The duties of this committee of three shall be to submit a slate of
officers (two names for each office and handle ballots as defined in Article IV,
Section 3.) This committee shall include the counselor with the other 2 members
being elected by the Executive Board at the spring board meeting to serve for
one year. The chairman of the
committee shall be designated by the KAFCS president from the elected and
appointed committee members.
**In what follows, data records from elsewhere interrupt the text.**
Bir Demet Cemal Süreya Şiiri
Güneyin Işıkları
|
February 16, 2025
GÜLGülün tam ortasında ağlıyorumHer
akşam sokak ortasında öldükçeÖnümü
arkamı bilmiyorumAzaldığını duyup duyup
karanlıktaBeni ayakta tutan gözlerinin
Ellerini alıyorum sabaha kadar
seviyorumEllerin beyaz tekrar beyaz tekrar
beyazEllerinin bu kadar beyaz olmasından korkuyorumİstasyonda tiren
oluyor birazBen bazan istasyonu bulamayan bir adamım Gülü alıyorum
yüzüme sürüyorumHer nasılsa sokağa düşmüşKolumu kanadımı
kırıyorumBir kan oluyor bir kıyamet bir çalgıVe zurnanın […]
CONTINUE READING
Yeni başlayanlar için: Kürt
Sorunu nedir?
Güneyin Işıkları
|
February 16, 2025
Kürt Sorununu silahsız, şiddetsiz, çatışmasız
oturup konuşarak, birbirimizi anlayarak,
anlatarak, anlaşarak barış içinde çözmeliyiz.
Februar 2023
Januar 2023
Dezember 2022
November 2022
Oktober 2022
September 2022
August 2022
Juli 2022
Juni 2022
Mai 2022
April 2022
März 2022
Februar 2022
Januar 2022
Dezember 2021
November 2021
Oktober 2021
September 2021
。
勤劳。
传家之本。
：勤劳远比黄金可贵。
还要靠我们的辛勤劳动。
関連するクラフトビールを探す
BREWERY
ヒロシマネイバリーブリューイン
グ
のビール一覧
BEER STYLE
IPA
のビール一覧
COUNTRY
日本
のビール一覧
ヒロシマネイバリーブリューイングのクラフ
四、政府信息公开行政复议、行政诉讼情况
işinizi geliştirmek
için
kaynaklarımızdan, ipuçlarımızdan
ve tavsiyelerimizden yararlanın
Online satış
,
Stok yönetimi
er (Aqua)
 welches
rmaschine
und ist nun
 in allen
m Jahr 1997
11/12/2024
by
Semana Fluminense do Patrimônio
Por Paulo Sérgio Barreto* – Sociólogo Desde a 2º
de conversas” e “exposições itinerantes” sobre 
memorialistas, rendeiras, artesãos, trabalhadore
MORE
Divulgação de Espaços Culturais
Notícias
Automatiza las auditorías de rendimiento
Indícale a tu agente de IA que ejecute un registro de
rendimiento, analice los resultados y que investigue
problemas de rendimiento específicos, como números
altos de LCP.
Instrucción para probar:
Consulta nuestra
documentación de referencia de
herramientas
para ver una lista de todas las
The slate of officers shall be presented at the winter
Executive Committee meeting.
Section
10. Election shall be by the
majority of votes cast.
Section
11. In case of vacancies in elective offices, the president may appoint members
to fill unexpired terms with the exception of the president-elect, who shall be
elected by the Executive Board from qualified membership as defined in Article
IV, Section 4.
ARTICLE
V
Functions
of Officers/Executive Board Members
Section
1. The functions of the elected
officers of the Association are as defined below:
The
PRESIDENT shall be the executive officer of the Association, shall give general
supervision and leadership to organizational policies and program, and shall be
the chairman of the executive board and the executive committee. The president shall appoint all committees, the appointment
of which is not otherwise specifically provided for.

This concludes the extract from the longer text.